AU Commision Chairperson, Dr. Nkosazana Dlamini Zuma Statement at the Opening Session of the 4th Joint Retreat Between the Permanent Representatives’ Committee (PRC) and the African Union Commission (AUC),
AU COMMISION CHAIRPERSON, DR. NKOSAZANA DLAMINI ZUMA STATEMENT AT THE OPENING SESSION OF THE 4TH JOINT RETREAT BETWEEN THE PERMANENT REPRESENTATIVES’ COMMITTEE (PRC) AND THE AFRICAN UNION COMMISSION (AUC),
HAWASSA, ETHIOPIA, 14-15 APRIL 2014
Your Excellency Mr. Ato Dessie Dalkie, President of the Southern Nations, Nationalities and Peoples Regional State;
Your Excellencies the entire leadership of the Southern Nations, Nationalities and Peoples Regional State;
Your Excellency, the Deputy Chairperson of the African Union Commission, Mr Erastus Mwencha;
Fellow Commissioners of the African Union Commission;
Your Excellency Chairperson of the PRC and Excellencies, Ambassadors, Members of the Permanent Representatives Committee;
Your Excellency Dr Ibrahim Mayaki, CEO of NEPAD (and the Facilitator of our Retreat)
Senior Managers and staff of the AUC, Staff of Embassies, and invited guests
Ladies and gentlemen
I am most honored, to speak in Hawassa today, the Capital City of the Southern Nations, Nationalities and Peoples Regional State, on the shores of Lake Hawassa.
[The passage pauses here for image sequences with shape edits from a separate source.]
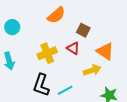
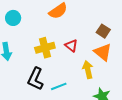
brown square: (83, 30) -> (103, 31), moved
yellow arrow: (92, 70) -> (88, 70), turned -90

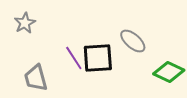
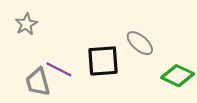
purple line: (74, 58) -> (59, 69), moved, turned -30

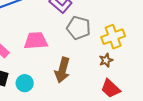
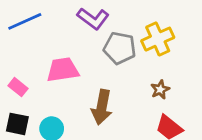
yellow cross: (113, 37) -> (158, 39), moved

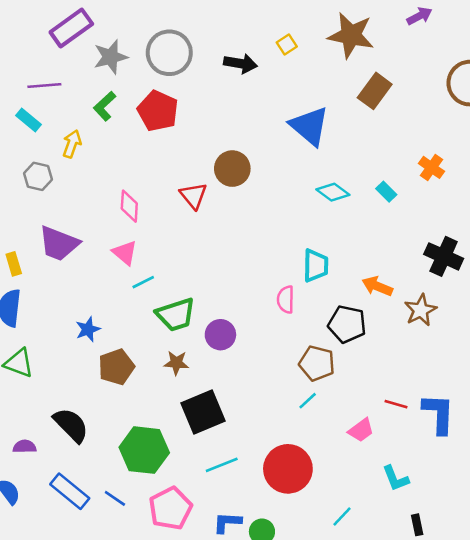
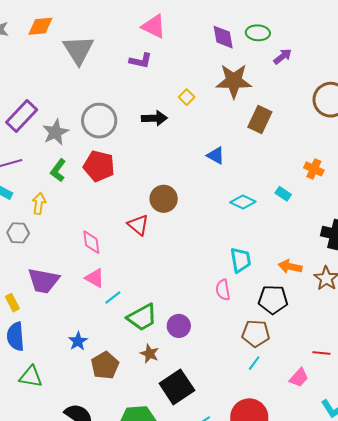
blue triangle: (310, 126) -> (216, 155), size x0.6
brown star: (176, 363) -> (150, 354), turned 30

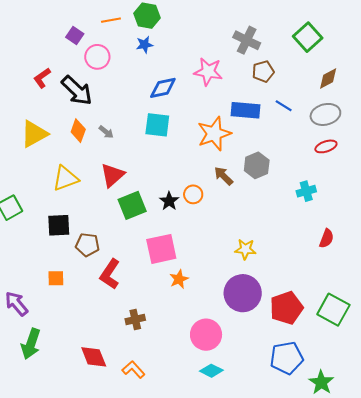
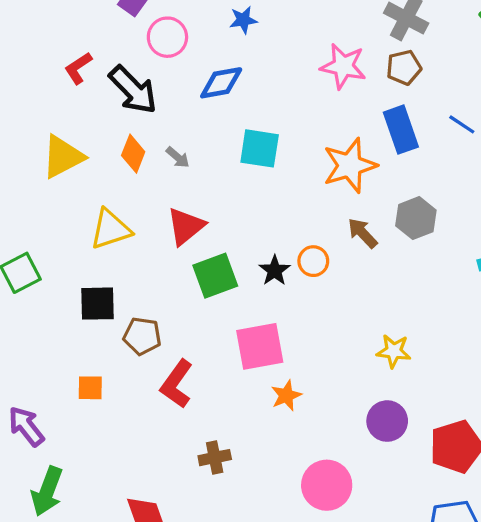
brown pentagon: (263, 71) -> (404, 67), moved
blue diamond: (163, 88) -> (221, 83), moved
blue rectangle: (246, 110) -> (401, 130), turned 64
purple circle: (243, 293) -> (387, 421), size x0.7

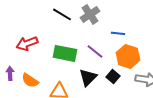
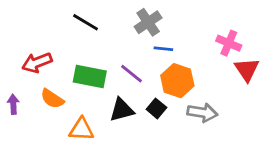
gray cross: (90, 14) -> (148, 22), moved
black triangle: (88, 77) -> (122, 110), turned 30
orange semicircle: (30, 80) -> (52, 99), moved

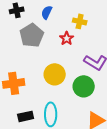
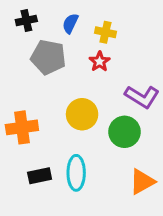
yellow cross: (80, 21) -> (105, 32), moved
gray pentagon: (32, 35) -> (48, 57), turned -30

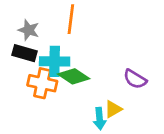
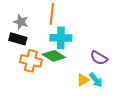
cyan cross: (55, 61) -> (61, 38), moved
cyan arrow: (100, 119) -> (96, 80), moved, turned -35

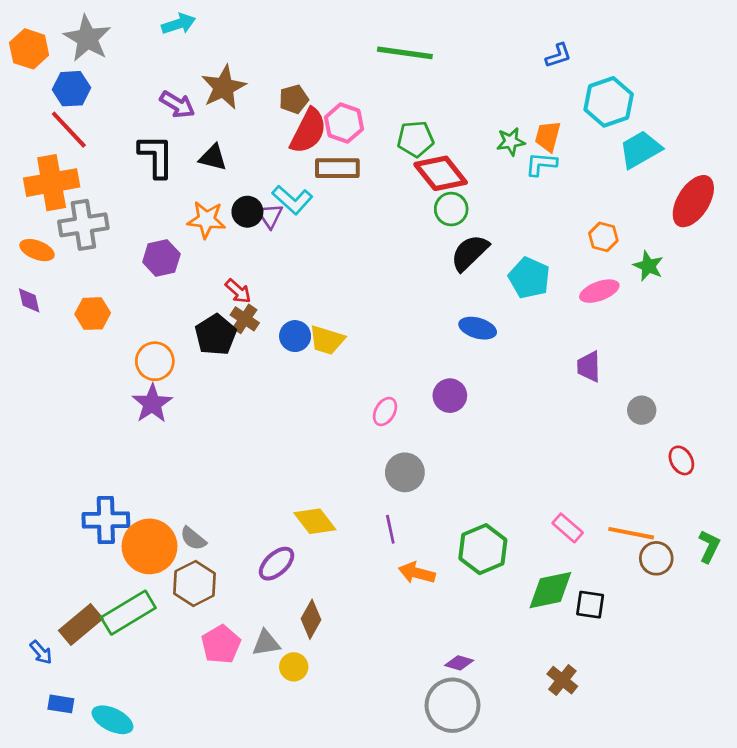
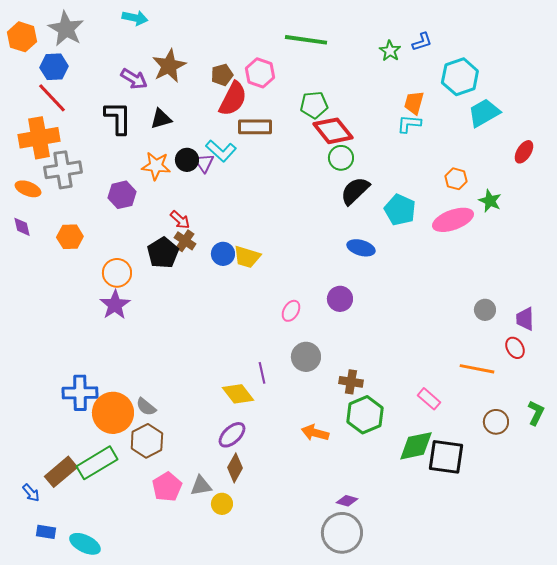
cyan arrow: (179, 24) -> (135, 18), turned 30
pink hexagon: (344, 123) -> (260, 73), moved
green star: (511, 142) -> (390, 51), moved, turned -30
black triangle: (213, 157) -> (161, 119), turned -30
red ellipse: (693, 201) -> (524, 152), size x0.6
pink ellipse: (599, 291) -> (453, 220), size x1.4
purple trapezoid: (589, 366) -> (525, 319), moved
purple line: (390, 529) -> (262, 373), moved
orange line: (631, 533) -> (477, 369), moved
purple ellipse: (277, 564) -> (232, 435), moved
black square: (590, 605) -> (446, 457), size x1.6
brown cross: (562, 680) -> (351, 382), moved, turned -30

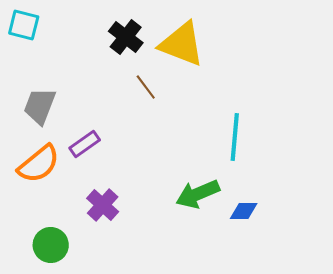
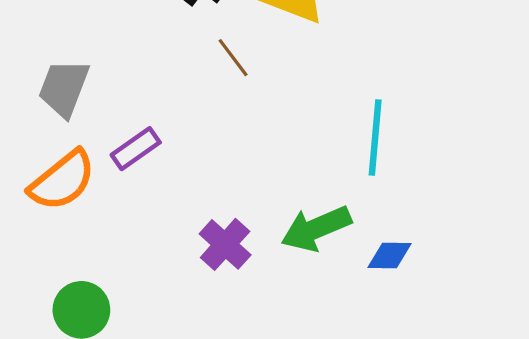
purple cross: (103, 205) -> (225, 244), moved

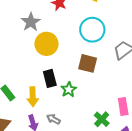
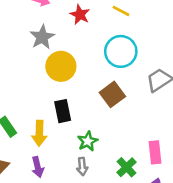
brown square: (88, 63) -> (112, 94), turned 36
green star: (69, 90) -> (88, 141), moved
gray arrow: (53, 119) -> (82, 167), moved, turned -128

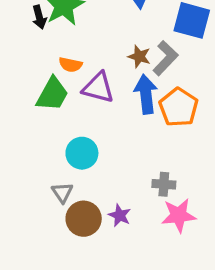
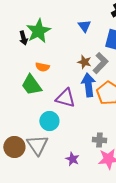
purple triangle: (98, 88) -> (65, 98), moved
green trapezoid: (52, 94) -> (31, 85), turned 115
gray triangle: (62, 192) -> (37, 145), size x1.6
brown circle: (84, 219) -> (14, 147), moved

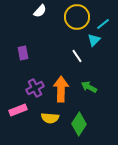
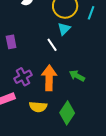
cyan line: (103, 24) -> (91, 13), turned -32
cyan triangle: (94, 40) -> (64, 29), moved
white line: (77, 56) -> (52, 45), moved

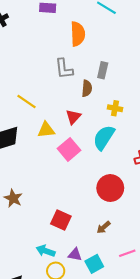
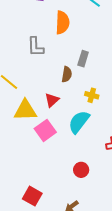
gray L-shape: (64, 69) -> (35, 47), moved
yellow triangle: (46, 130) -> (25, 110), size x1.4
red circle: (110, 188) -> (81, 170), size x0.6

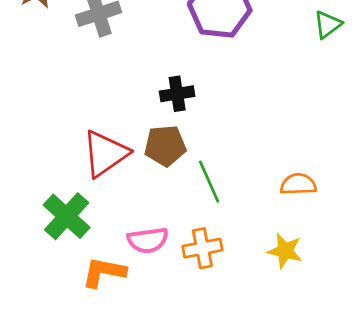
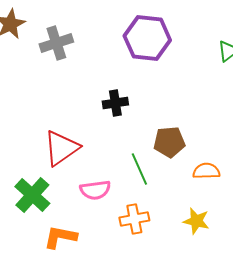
brown pentagon: (165, 146) -> (169, 142), moved
pink semicircle: (148, 240) -> (95, 190), moved

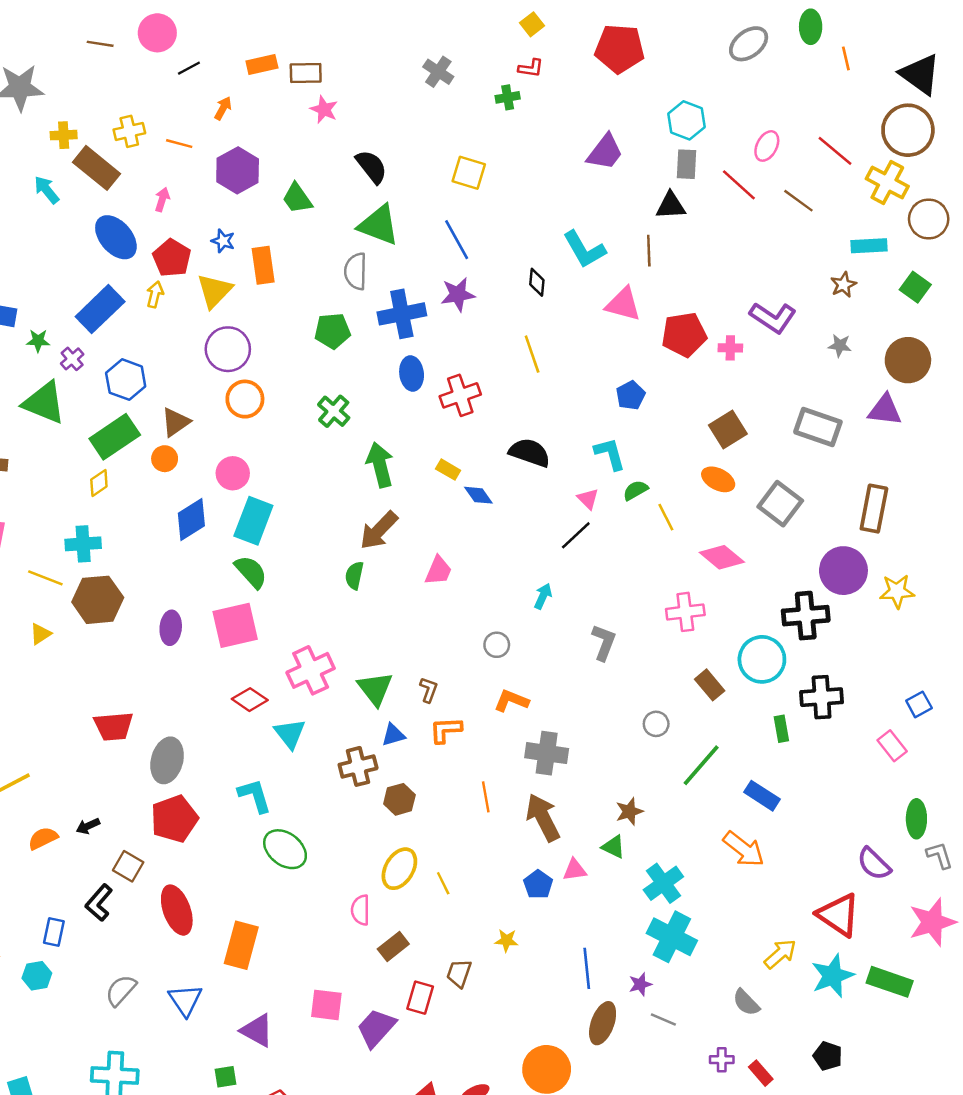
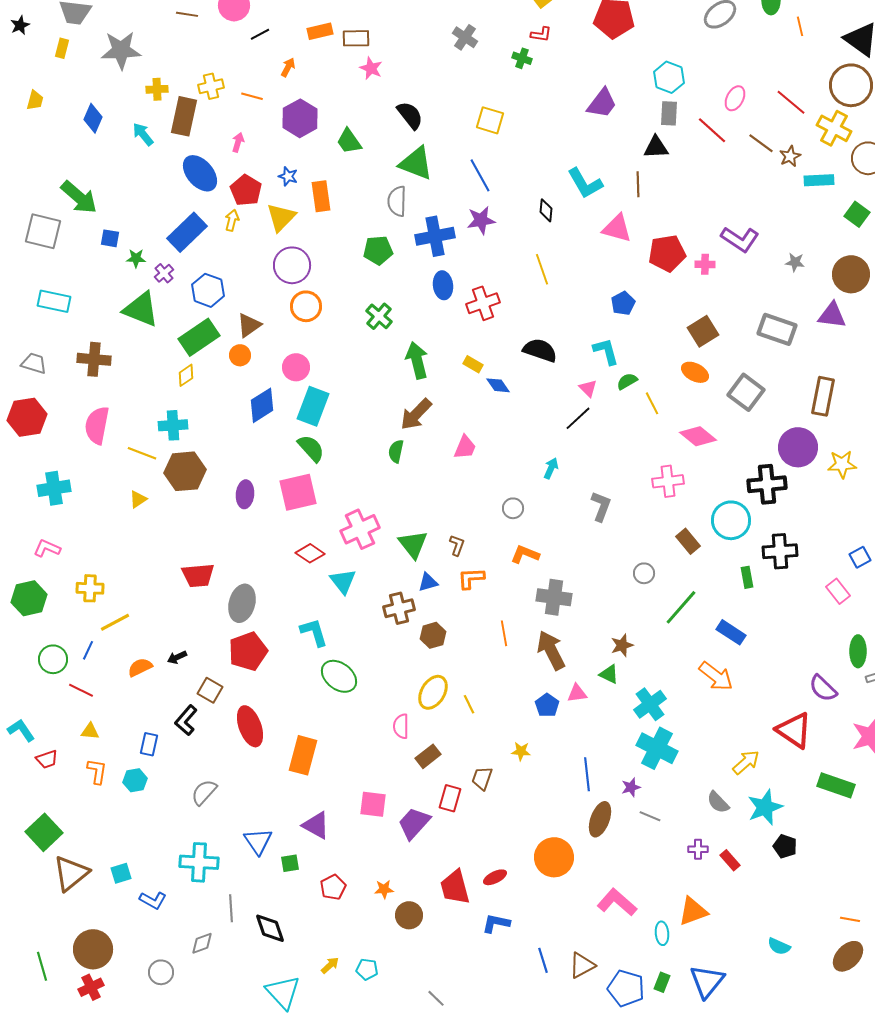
green cross: (508, 97) -> (522, 58), turned 30
brown rectangle: (96, 168) -> (184, 116), turned 63
brown star: (843, 285) -> (790, 156), moved
cyan star: (833, 976) -> (765, 807), moved
blue triangle: (185, 1000) -> (258, 841), moved

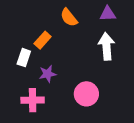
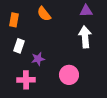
orange semicircle: (69, 18) -> (44, 14), moved
orange rectangle: (43, 40) -> (14, 20), moved, turned -32

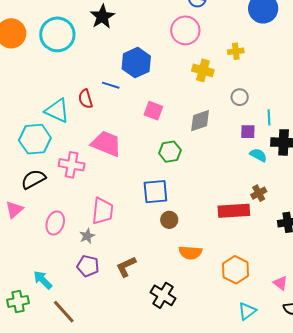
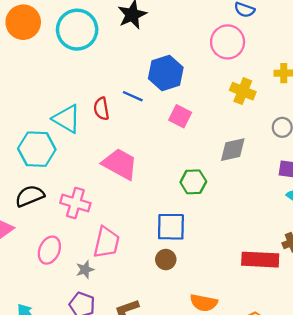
pink square: (153, 111) -> (180, 116), moved
pink cross: (72, 165) -> (75, 203), moved
brown circle: (169, 220) -> (166, 260), moved

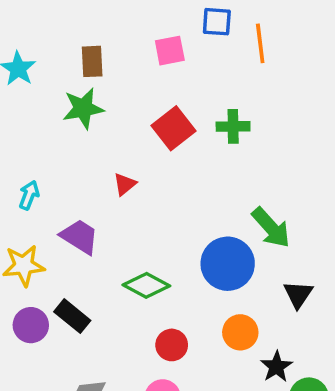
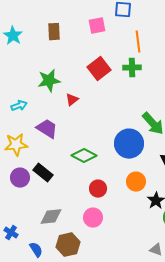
orange line: (260, 43) -> (138, 42), moved
green star: (83, 108) -> (49, 81), moved
cyan arrow: (29, 195) -> (19, 106), turned 49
We thank the people of Hawassa and the Southern Nations for the hospitality extended to us, since we arrived in the city. We hope the time we will spend with you will be enriching and leave indelible memories to all of us.
I am particularly pleased that we are gathered here at His Excellency Prime Minister Haile Mariam Desalegn’s home region, a region that has become a model of integration and unity in diversity.
Ethiopia is amongst the fastest growing economies on the African continent, including the largest producer of coffee, and with growing investments in infrastructure.
2014 is the African Year of Agriculture and Food Security. The advances made by this region and Ethiopia more generally in agriculture is critical to the agricultural revolution needed in the continent.
In addition, it is part of Africa’s great potential for tourism, such as the beauty of Lake Hawassa and surrounds. If we continue to develop our infrastructure, we can attract many more tourists than we do today. We must also invest and continue to preserve our cultural heritage, in all its richness and diversity, because this is part of our strength as a continent. We salute the region for its efforts in this regard.
Excellencies, Ladies and Gentlemen
The very reason for the establishment of the Organisation of African Unity 50 years ago on 25 May 1963 in Addis Ababa Ethiopia, hosted by The Emperor Haile Selassie, was to liberate Africa from the dehumanizing yoke of slavery, dispossession, colonialism and apartheid. The vision, solidarity, commitment and bravery of those forebearers triumphed and because of them we are here today.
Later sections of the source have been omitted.